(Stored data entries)

-*-*-

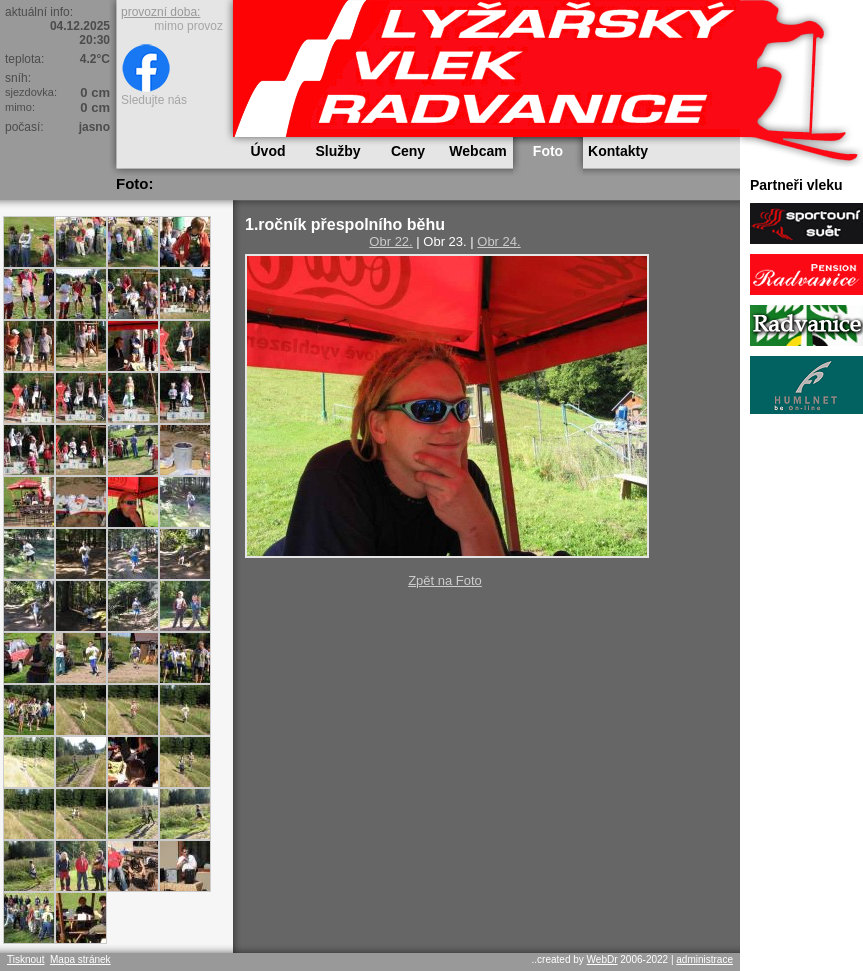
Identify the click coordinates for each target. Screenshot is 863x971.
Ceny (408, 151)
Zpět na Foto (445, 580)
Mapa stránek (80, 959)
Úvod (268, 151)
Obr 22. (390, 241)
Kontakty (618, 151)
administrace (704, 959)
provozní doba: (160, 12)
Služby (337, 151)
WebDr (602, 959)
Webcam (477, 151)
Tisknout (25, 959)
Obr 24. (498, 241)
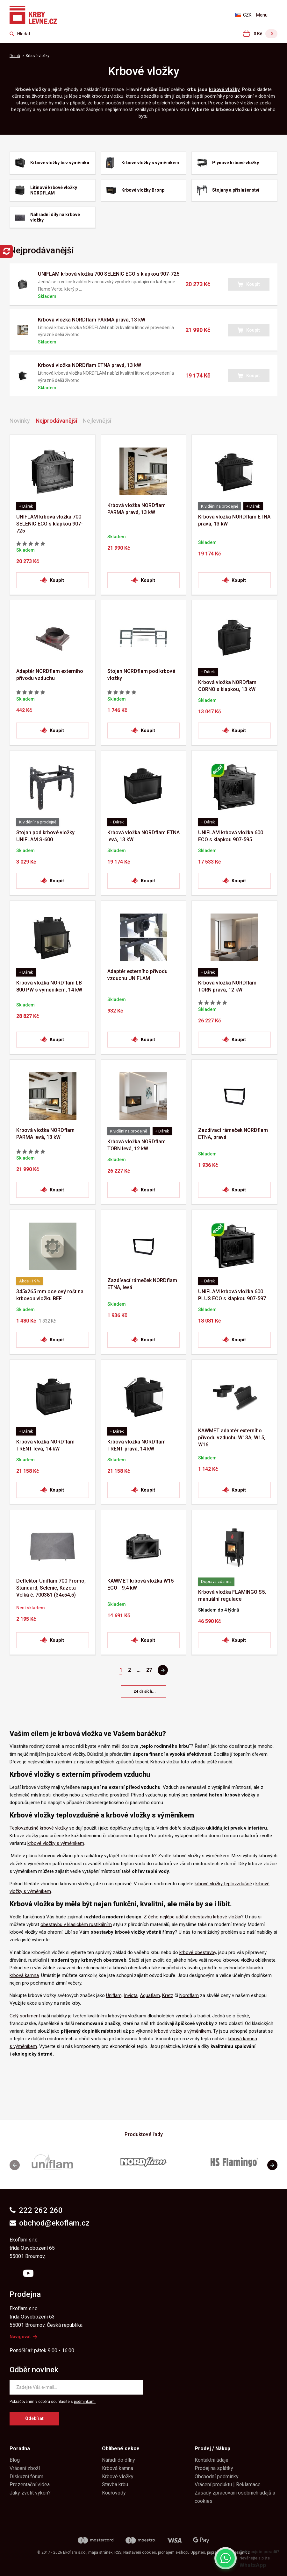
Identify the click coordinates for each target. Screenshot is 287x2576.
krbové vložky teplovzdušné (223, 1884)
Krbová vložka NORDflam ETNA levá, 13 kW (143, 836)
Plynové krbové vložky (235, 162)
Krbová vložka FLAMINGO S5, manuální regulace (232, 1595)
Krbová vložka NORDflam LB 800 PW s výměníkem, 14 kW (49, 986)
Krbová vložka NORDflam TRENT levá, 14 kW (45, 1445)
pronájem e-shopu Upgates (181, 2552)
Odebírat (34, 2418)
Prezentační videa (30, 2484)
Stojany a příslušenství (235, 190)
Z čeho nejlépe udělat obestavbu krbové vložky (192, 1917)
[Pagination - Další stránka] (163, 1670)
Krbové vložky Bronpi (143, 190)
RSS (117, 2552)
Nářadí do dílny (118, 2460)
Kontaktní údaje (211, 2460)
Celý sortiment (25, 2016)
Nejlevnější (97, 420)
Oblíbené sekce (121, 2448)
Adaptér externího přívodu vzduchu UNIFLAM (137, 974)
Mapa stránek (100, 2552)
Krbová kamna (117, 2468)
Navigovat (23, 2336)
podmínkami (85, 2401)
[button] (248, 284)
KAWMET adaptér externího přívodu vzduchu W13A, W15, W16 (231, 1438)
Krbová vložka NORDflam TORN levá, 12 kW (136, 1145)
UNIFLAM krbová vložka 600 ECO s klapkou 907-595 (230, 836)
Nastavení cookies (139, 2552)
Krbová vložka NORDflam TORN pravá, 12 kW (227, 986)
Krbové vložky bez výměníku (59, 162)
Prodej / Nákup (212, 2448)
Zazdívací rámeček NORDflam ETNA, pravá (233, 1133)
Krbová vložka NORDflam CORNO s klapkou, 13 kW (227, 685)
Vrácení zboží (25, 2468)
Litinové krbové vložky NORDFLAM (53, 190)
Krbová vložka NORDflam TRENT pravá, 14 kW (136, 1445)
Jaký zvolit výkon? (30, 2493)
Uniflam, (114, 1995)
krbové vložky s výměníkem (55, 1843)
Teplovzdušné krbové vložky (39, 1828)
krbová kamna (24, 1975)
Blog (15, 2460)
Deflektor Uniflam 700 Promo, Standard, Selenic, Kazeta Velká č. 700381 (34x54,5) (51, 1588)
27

-*-*-

Print out the records in full and exactly, dropping every picture.

ANSWER TO THE EXERCISE
Identify the click coordinates for each target. Screenshot is 863x971.
Ceny (408, 151)
Zpět na Foto (445, 580)
Mapa stránek (80, 959)
Úvod (268, 151)
Obr 22. (390, 241)
Kontakty (618, 151)
administrace (704, 959)
provozní doba: (160, 12)
Služby (337, 151)
WebDr (602, 959)
Webcam (477, 151)
Tisknout (25, 959)
Obr 24. (498, 241)
Identify the click coordinates for each target. Screenshot is 287x2576.
krbové vložky teplovzdušné (223, 1884)
Krbová vložka NORDflam ETNA levá, 13 kW (143, 836)
Plynové krbové vložky (235, 162)
Krbová vložka FLAMINGO S5, manuální regulace (232, 1595)
Krbová vložka NORDflam LB 800 PW s výměníkem, 14 kW (49, 986)
Krbová vložka NORDflam TRENT levá, 14 kW (45, 1445)
pronájem e-shopu Upgates (181, 2552)
Odebírat (34, 2418)
Prezentační videa (30, 2484)
Stojany a příslušenství (235, 190)
Z čeho nejlépe udělat obestavbu krbové vložky (192, 1917)
[Pagination - Další stránka] (163, 1670)
Krbové vložky Bronpi (143, 190)
RSS (117, 2552)
Nářadí do dílny (118, 2460)
Kontaktní údaje (211, 2460)
Celý sortiment (25, 2016)
Nejlevnější (97, 420)
Oblíbené sekce (121, 2448)
Adaptér externího přívodu vzduchu UNIFLAM (137, 974)
Mapa stránek (100, 2552)
Krbová kamna (117, 2468)
Navigovat (23, 2336)
podmínkami (85, 2401)
[button] (248, 284)
KAWMET adaptér externího přívodu vzduchu W13A, W15, W16 (231, 1438)
Krbová vložka NORDflam TORN levá, 12 kW (136, 1145)
UNIFLAM krbová vložka 600 ECO s klapkou 907-595 (230, 836)
Nastavení cookies (139, 2552)
Krbová vložka NORDflam TORN pravá, 12 kW (227, 986)
Krbové vložky bez výměníku (59, 162)
Prodej / Nákup (212, 2448)
Zazdívací rámeček NORDflam ETNA, pravá (233, 1133)
Krbová vložka NORDflam CORNO s klapkou, 13 kW (227, 685)
Vrácení zboží (25, 2468)
Litinové krbové vložky NORDFLAM (53, 190)
Krbová vložka NORDflam TRENT pravá, 14 kW (136, 1445)
Jaký zvolit výkon? (30, 2493)
Uniflam, (114, 1995)
krbové vložky s výměníkem (55, 1843)
Teplovzdušné krbové vložky (39, 1828)
krbová kamna (24, 1975)
Blog (15, 2460)
Deflektor Uniflam 700 Promo, Standard, Selenic, Kazeta Velká č. 700381 (34x54,5) (51, 1588)
27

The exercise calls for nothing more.